§ **WHAT TO WORK ON**:
Lines containing the string "торги": how many are there below? Answer with the number only.

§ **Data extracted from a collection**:
########

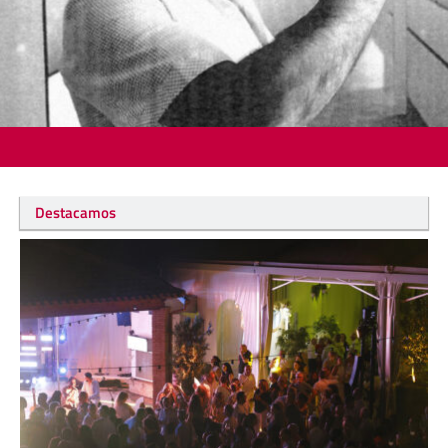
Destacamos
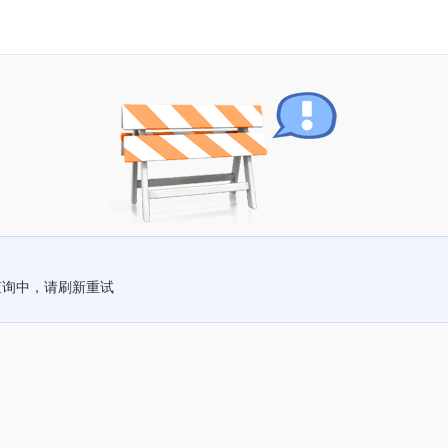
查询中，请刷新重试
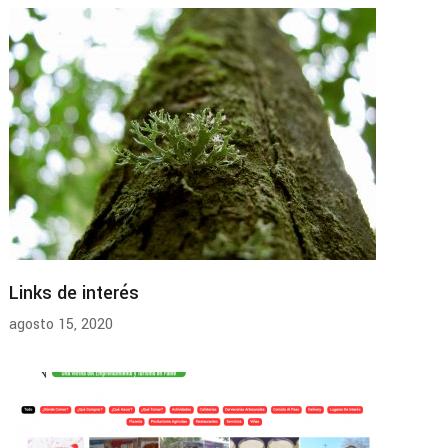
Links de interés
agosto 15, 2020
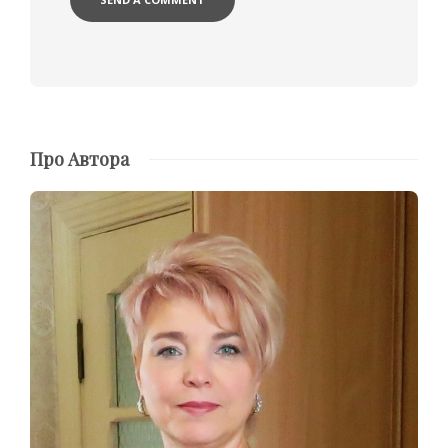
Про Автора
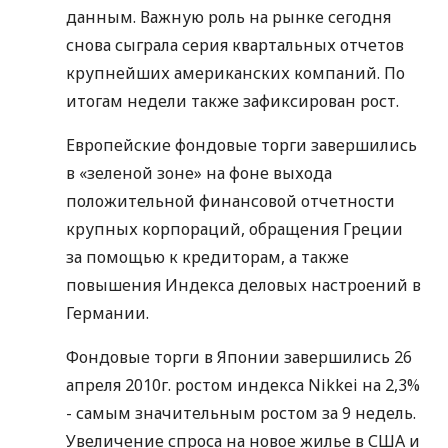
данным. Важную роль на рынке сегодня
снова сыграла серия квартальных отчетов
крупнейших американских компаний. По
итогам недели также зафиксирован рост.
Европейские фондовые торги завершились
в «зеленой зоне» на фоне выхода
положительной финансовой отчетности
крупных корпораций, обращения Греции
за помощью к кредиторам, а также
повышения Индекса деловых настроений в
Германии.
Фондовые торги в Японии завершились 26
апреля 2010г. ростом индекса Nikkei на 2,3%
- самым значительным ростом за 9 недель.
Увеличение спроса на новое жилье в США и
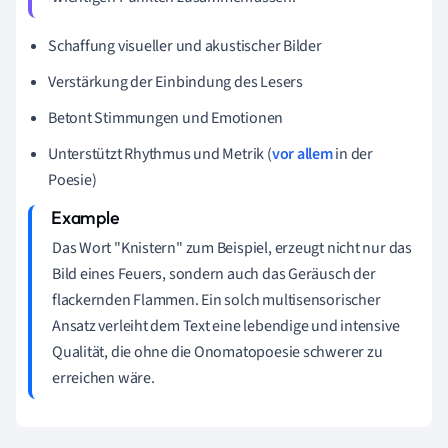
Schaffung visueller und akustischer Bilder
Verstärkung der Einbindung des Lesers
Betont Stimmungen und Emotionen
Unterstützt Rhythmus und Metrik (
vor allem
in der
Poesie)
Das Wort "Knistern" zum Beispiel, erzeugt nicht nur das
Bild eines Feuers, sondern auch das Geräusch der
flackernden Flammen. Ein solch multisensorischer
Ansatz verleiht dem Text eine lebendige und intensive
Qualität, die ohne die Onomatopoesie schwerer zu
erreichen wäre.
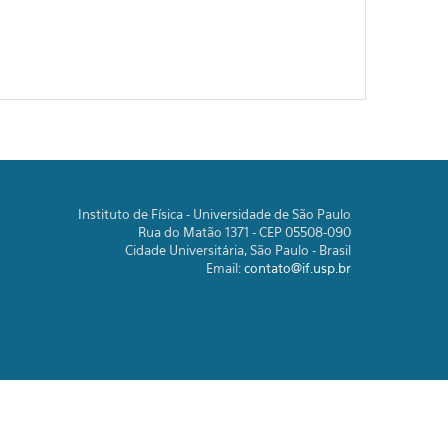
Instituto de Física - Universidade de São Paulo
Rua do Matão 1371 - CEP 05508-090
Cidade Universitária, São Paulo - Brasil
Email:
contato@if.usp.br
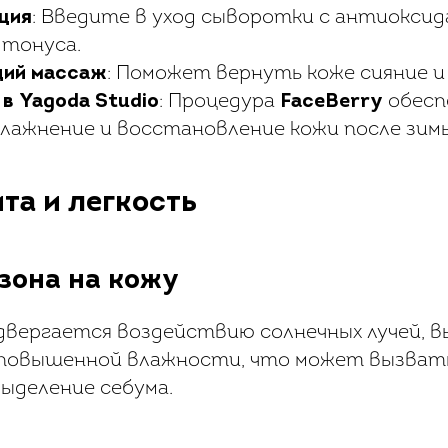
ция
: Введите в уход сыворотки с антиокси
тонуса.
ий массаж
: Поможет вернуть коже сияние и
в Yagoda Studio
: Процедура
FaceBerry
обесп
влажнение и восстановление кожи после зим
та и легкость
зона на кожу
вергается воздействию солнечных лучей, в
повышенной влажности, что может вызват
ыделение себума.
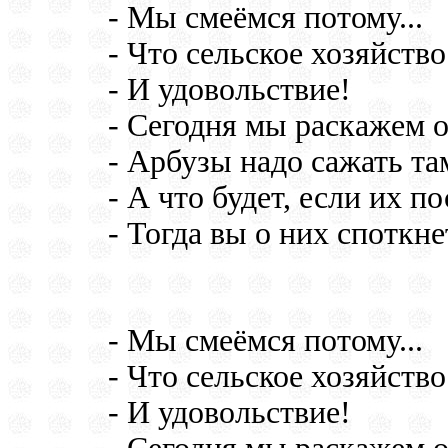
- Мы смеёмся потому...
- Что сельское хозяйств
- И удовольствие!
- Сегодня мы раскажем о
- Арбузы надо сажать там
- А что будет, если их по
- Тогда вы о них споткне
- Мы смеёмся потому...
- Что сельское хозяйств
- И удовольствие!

########

§ **OUTPUT FOR THIS TASK**:
2